A global analysis has shown that the prevalence of diabetes has increased since 1980 and reached a whopping 347 million by 2008. While Harvard researchers say this boom was due to the aging population and population growth, they concluded that preventive interventions are necessary to manage and detect patients with this comordibity, according to the study published online June 25 in the Lancet.
“Hyperglycemia and diabetes are important causes of mortality and morbidity worldwide, through both direct clinical squeal and increased mortality from cardiovascular and kidney diseases,” Goodarz Danaei, MD, of the Harvard School of Public Health in Boston, and colleagues wrote. “With rising overweight and obesity, concern has risen about a global diabetes epidemic, with harmful effects on life expectancy and healthcare costs."
Because previous studies have not looked at global diabetes trends, Danaei and colleagues analyzed surveys and epidemiological studies from the WHO Global InfoBase that included 370 country-years and 2.7 million participants to estimate the trends in mean fasting plasma glucose (FPG) and diabetes prevalence for adults age 25 years and older in 199 countries and territories. The researchers used a Bayesian hierarchical model to estimate mean FPG and its uncertainty by sex, age, country and year.
An FPG was used as the primary measure of glycemia because it was utilized in more population-based studies and diabetes prevalence was a secondary outcome. The American Diabetes Association definition of diabetes was used: a FPG equal to 7 mmol/L or greater, diagnosis or use of glucose lowering drugs.
Of the studies included, 71 percent reported mean FPG or diabetes prevalence based on FPG, while others used post-prandial glucose of HbA 1c. In 2008, the age-standardized mean FPG was reported to be 5.50 mmol/L for men and 5.42 mmol/L for women, an estimated 0.07 mmol/L increase per decade since 1980.
The age-standardized prevalence of diabetes was reported to be 9.8 percent in men and 9.2 percent in women in 2008. The researchers reported that 40 percent of the people with diabetes were from China and India, 10 percent were from the U.S. and Russia and 12 percent were from Brazil, Pakistan, Indonesia, Japan and Mexico.
In 1980, the age-standardized prevalence of diabetes was 8.3 percent in men and 7.5 percent in women. The authors said that 70 percent of the 194 million cases of diabetes between 1980 and 2008 were attributable to population growth and aging. The additional 30 percent were due to a rise in age-specific prevalence.
FPG in men was lowest in sub-Saharan Africa (5.27 mmol/L), followed by east and southeast Asia and Asia-Pacific.
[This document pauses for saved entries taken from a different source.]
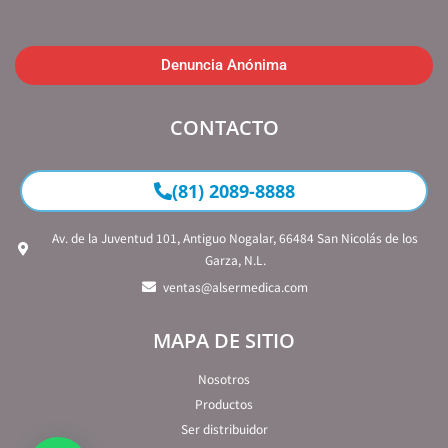
Denuncia Anónima
CONTACTO
(81) 2089-8888
Av. de la Juventud 101, Antiguo Nogalar, 66484 San Nicolás de los
Garza, N.L.
ventas@alsermedica.com
MAPA DE SITIO
Nosotros
Productos
Ser distribuidor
Women in Asia-Pacific had the lowest mean FPG (5.17 mmol/L), followed by sub-Saharan Africa and east and southeast Asia. In 2008, Oceania had the highest mean FPG and diabetes prevalence of any region in 2008 for both men and women. These numbers were 6.09 mmol/L for men and 6.08 mmol/L for women.
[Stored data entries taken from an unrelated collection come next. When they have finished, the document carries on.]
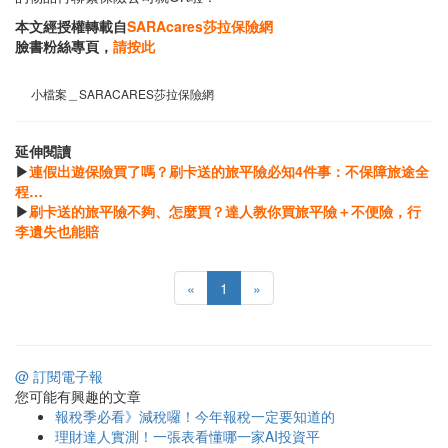
本文經授權轉載自
SARAcares莎拉保險網
臉書粉絲專頁，
請按此
小檔案＿SARACARES莎拉保險網
延伸閱讀
▶
連假出遊保險買了嗎？刷卡送的旅平險必知4件事：不保障旅途全
程…
▶
刷卡送的旅平險不夠、怎麼買？達人教你買旅平險＋不便險，行
李遺失也能賠
«
1
»
@ 訂閱電子報
您可能有興趣的文章
報稅季必看》減稅囉！今年報稅一定要知道的
理財達人實測！一張表看懂哪一家AI投資平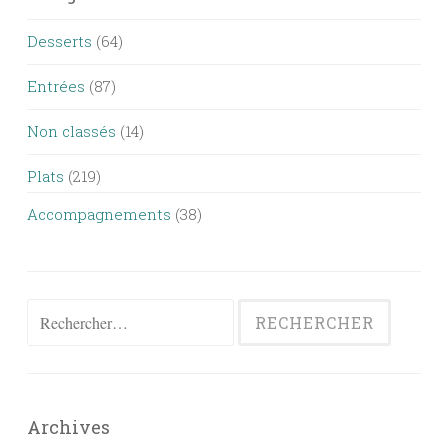
Desserts
(64)
Entrées
(87)
Non classés
(14)
Plats
(219)
Accompagnements
(38)
Rechercher :
Archives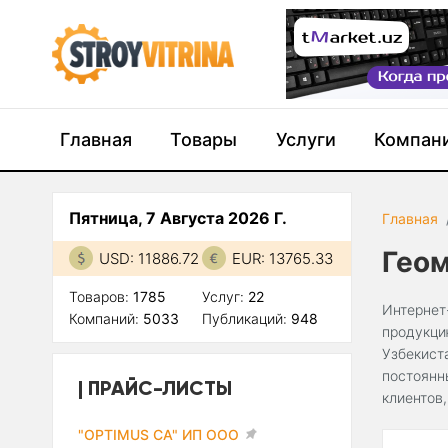
Главная
Товары
Услуги
Компан
Пятница, 7 Августа 2026 Г.
Главная
Гео
USD: 11886.72
EUR: 13765.33
Товаров:
1785
Услуг:
22
Интернет
Компаний:
5033
Публикаций:
948
продукци
Узбекист
постоянн
ПРАЙС-ЛИСТЫ
клиентов
"OPTIMUS CA" ИП ООО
Mean FPG and diabetes was also high for both sexes in south Asia, Latin America and the Caribbean. The authors noted that FPG increased or remained unchanged in almost every region between 1980 and 2008.
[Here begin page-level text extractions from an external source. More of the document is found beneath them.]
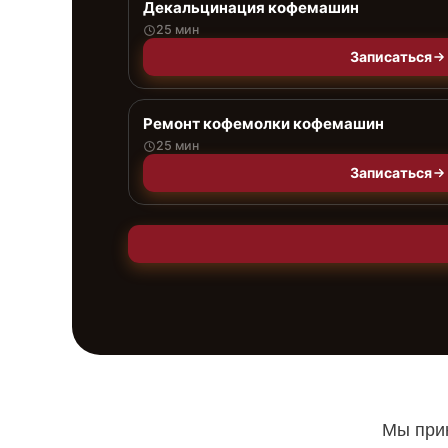
Декальцинация кофемашин
25 мин
Записаться
Ремонт кофемолки кофемашин
25 мин
Записаться
Мы прин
“Our systematic analysis shows that glycemia and diabetes are a rising global hazard, with the number of adults with diabetes having more than doubled over nearly three decades,” the authors wrote.
The researchers said that a limitation to the study was the fact that many country-years did not have data, especially in the 1980s and in some low-income and middle-income countries.
“Specifically, although effective drugs to lower blood pressure and cholesterol are increasingly used for primary prevention of cardiovascular disease in high-income countries, the use of specific drugs for primary prevention and the targets and intensity of glycemic management, are still being investigated.
“Therefore, primary prevention of dysglycemia will need weight control, physical activity and improved diet quality,” the authors wrote.
However, Danaei and colleagues noted that these interventions will be difficult to implement in populations and most likely will not impact the incidence of diabetes in the short term. The authors concluded that countries must develop initiatives to improve the detection and management of diabetes.